Add a Custom Dataset

This guide explains how to integrate your own dataset into cz-benchmarks.

Requirements

For single-cell datasets:

The dataset file must be an .h5ad file conforming to the AnnData on-disk format.
The AnnData object’s var_names must specify the ensembl_id for each gene OR var must contain a column named ensembl_id.
The AnnData object must meet the validation requirements of the specific models that the dataset will be used to benchmark. This means that:
- obs and var each contain the required metadata columns, as specified by the models’ required_obs_keys and required_var_keys properties, respectively.
- The ensemble_id values must be valid for the models’ accepted organisms, as specified by the available_organisms property.

Steps to Add Your Dataset

1. Prepare Your Data

Save your data as an AnnData object in .h5ad format.
Ensure the following:
- Metadata columns (e.g., cell type, batch) are included in obs.
- Gene names are properly defined in var.

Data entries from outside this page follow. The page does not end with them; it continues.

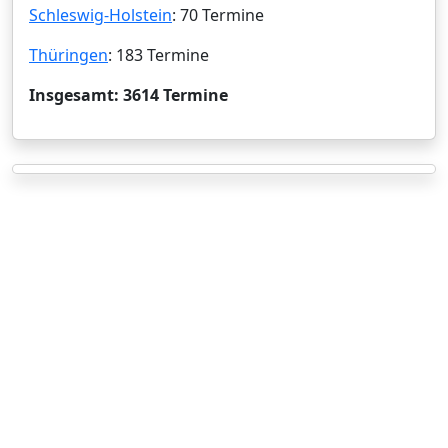
Schleswig-Holstein
: 70 Termine
Thüringen
: 183 Termine
Insgesamt: 3614 Termine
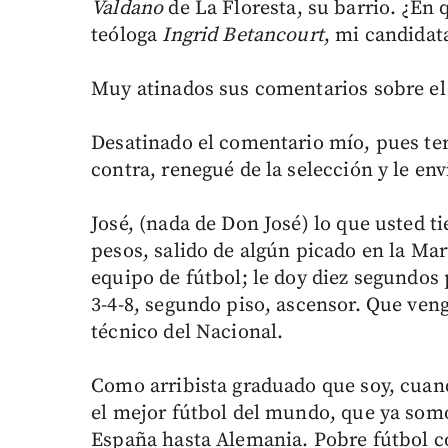
Valdano
de La Floresta, su barrio. ¿En q
teóloga
Ingrid Betancourt
, mi candida
Muy atinados sus comentarios sobre el p
Desatinado el comentario mío, pues te
contra, renegué de la selección y le en
José, (nada de Don José) lo que usted t
pesos, salido de algún picado en la Ma
equipo de fútbol; le doy diez segundos p
3-4-8, segundo piso, ascensor. Que ve
técnico del Nacional.
Como arribista graduado que soy, cuand
el mejor fútbol del mundo, que ya som
España hasta Alemania. Pobre fútbol c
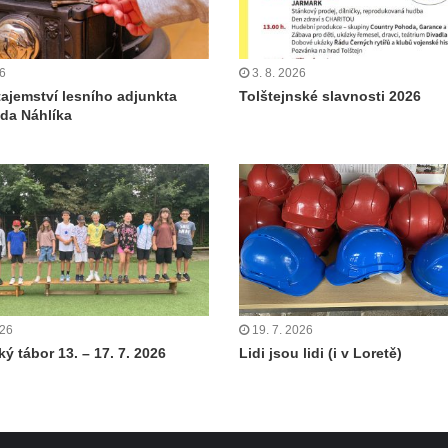
26
3. 8. 2026
tajemství lesního adjunkta
Tolštejnské slavnosti 2026
da Náhlíka
026
19. 7. 2026
ý tábor 13. – 17. 7. 2026
Lidi jsou lidi (i v Loretě)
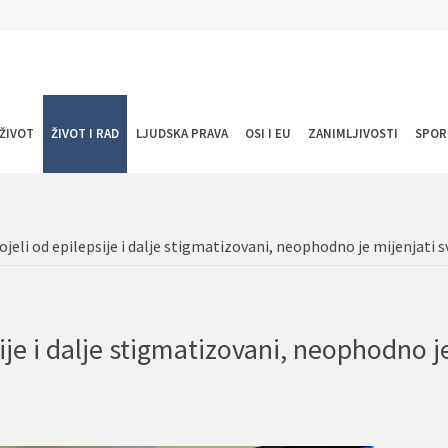
ŽIVOT
ŽIVOT I RAD
LJUDSKA PRAVA
OSI I EU
ZANIMLJIVOSTI
SPOR
jeli od epilepsije i dalje stigmatizovani, neophodno je mijenjati sv
ije i dalje stigmatizovani, neophodno j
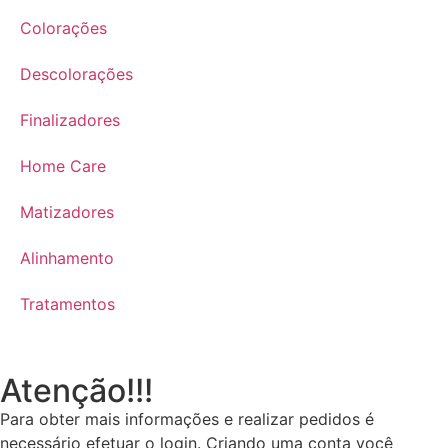
Colorações
Descolorações
Finalizadores
Home Care
Matizadores
Alinhamento
Tratamentos
Atenção!!!
Para obter mais informações e realizar pedidos é
necessário efetuar o login. Criando uma conta você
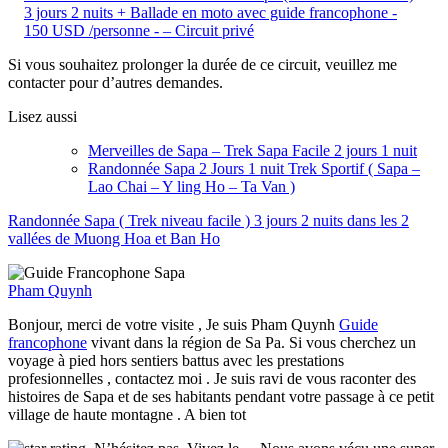
3 jours 2 nuits + Ballade en moto avec guide francophone -
150 USD /personne - – Circuit privé
Si vous souhaitez prolonger la durée de ce circuit, veuillez me
contacter pour d’autres demandes.
Lisez aussi
Merveilles de Sapa – Trek Sapa Facile 2 jours 1 nuit
Randonnée Sapa 2 Jours 1 nuit Trek Sportif ( Sapa –
Lao Chai – Y ling Ho – Ta Van )
Randonnée Sapa ( Trek niveau facile ) 3 jours 2 nuits dans les 2
vallées de Muong Hoa et Ban Ho
Pham Quynh
Bonjour, merci de votre visite , Je suis Pham Quynh
Guide
francophone
vivant dans la région de Sa Pa. Si vous cherchez un
voyage à pied hors sentiers battus avec les prestations
profesionnelles , contactez moi . Je suis ravi de vous raconter des
histoires de Sapa et de ses habitants pendant votre passage à ce petit
village de haute montagne . A bien tot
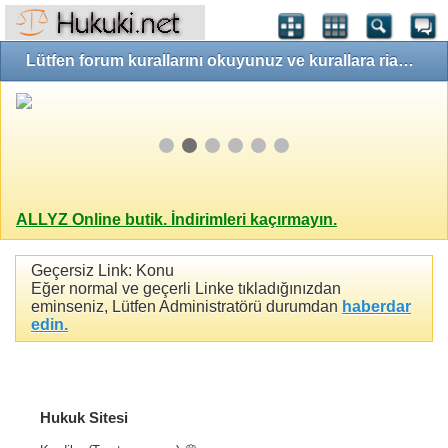
Lütfen forum kurallarını okuyunuz ve kurallara riayet ediniz!
ALLYZ Online butik. İndirimleri kaçırmayın.
Geçersiz Link: Konu
Eğer normal ve geçerli Linke tıkladığınızdan
eminseniz, Lütfen Administratörü durumdan
haberdar
edin.
Hukuk Sitesi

2. Create a Custom Configuration File

Update src/czbenchmarks/conf/datasets.yaml by adding a new dataset entry:

datasets:
  ...

  my_dataset:
    _target_: czbenchmarks.datasets.SingleCellDataset
    path: ~/path_to_your_data/my_data.h5ad
    organism: ${organism:HUMAN}

Explanation:
- datasets: Defines the datasets to be loaded.
- my_dataset: A unique identifier for your dataset.
- _target_: Specifies the Dataset class to instantiate. Currently, cz-benchmarks supports src.czbenchmarks.datasets.single_cell.SingleCellDataset and src.czbenchmarks.datasets.single_cell.PerturbationSingleCellDataset Dataset types.
- path: Path to your .h5ad file. This may be be a local filesystem path or an S3 URL (s3://...).
- organism: Specify the organism, which must be a value from the src.czbenchmarks.datasets.types.Organism (e.g., HUMAN, MOUSE).
You may add multiple datasets to thie files, as children of datasets.

3. Load and Validate Your Dataset in Python

Use the following Python code to load your dataset:

from czbenchmarks.datasets.utils import load_dataset

# Instantiate the `SingleCellDataset` object from the configuration specified in `datasets.yaml`
dataset = load_dataset("my_dataset")

# Load the H5AD file into memory as an AnnData object, storing in the `ANNDATA` input "slot" of the dataset.
dataset.load_data()

# Ensure the basic requirements are met by the Dataset
dataset.validate()
print(dataset.get_input("ANNDATA"))

Fix any loading or validation errors, as needed.

Tips for Customization

Preprocessing: If your dataset requires specialized preprocessing, consider subclassing BaseDataset in your project.
Validation: Ensure organism-specific validations (e.g. gene name prefixes) are met.
Test with Models: Specific models may have additional validation requirements, so you will need to invoke applicable models with your specific dataset to ensure that it is fully compliant.